L'affaire Gabby Petito

L'affaire de la femme blanche de 22 ans, Gabby Petito, a capté l'attention des Américains à l'échelle nationale en seulement deux semaines. La disparition soudaine de Gabby au cours de son voyage avec son petit ami, Brian Laundrie, a immédiatement suscité l'intérêt alors que des personnes à travers le pays s'efforçaient de détecter des indices et de résoudre elles‑mêmes le cas de disparition de Gabby.

Peu de temps après, les officiers ont confirmé qu'un corps mort trouvé dans le parc national de Grand Teton était la disparue Gabby Petito.
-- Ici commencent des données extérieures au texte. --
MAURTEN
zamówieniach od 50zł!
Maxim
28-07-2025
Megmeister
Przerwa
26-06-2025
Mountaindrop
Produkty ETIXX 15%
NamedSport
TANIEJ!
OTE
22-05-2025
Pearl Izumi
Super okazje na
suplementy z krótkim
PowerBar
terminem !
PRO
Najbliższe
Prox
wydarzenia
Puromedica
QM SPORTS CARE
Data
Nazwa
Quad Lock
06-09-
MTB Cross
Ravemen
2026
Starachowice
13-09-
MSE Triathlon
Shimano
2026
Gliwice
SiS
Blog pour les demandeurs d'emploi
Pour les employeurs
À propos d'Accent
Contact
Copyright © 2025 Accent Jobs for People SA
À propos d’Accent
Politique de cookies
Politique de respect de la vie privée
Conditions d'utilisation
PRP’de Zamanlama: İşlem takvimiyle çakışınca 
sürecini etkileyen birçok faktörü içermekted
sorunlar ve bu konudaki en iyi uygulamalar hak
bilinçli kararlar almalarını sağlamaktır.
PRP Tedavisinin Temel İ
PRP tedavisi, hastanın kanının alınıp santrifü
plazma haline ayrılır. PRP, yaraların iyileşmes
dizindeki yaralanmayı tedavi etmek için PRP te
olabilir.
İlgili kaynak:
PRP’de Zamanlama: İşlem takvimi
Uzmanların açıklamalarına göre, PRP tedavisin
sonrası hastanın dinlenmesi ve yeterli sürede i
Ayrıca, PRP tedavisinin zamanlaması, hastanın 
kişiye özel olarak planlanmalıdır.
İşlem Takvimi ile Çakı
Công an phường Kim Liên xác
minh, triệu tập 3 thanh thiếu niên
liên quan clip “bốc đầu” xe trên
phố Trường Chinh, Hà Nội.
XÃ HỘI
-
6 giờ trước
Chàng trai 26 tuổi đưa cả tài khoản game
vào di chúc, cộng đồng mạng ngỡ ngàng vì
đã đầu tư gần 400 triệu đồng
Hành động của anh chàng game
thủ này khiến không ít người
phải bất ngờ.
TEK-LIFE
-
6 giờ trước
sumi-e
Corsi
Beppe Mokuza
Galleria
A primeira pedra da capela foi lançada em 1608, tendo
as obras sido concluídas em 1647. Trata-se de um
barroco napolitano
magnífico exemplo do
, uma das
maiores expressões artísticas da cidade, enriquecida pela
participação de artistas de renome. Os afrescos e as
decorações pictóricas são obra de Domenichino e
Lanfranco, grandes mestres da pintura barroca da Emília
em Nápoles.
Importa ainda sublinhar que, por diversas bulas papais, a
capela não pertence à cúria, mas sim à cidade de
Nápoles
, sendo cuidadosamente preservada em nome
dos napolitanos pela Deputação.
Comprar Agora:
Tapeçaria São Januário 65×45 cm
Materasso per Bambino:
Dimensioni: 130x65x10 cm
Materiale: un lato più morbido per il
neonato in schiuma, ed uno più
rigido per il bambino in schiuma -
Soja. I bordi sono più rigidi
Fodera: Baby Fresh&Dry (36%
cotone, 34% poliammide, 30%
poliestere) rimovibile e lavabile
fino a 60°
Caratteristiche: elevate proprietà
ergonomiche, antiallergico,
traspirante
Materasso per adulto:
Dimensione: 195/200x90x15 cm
Bien que certains puissent penser que la carcasse signalée de Gabby marquait la fin de l'affaire, la fixation nationale a continué. L'affaire se poursuit alors que les autorités recherchent Brian Laundrie, le petit ami de Gabby, désormais suspect potentiel. (Source : ABC News

Le syndrome de la femme blanche disparue

Les personnes appartenant à des groupes minoritaires, en particulier les femmes de couleur, ont exprimé leur tristesse, déclarant qu'elles souhaitaient que les gens manifestent ce même niveau d'engagement lorsque leurs proches disparaissent.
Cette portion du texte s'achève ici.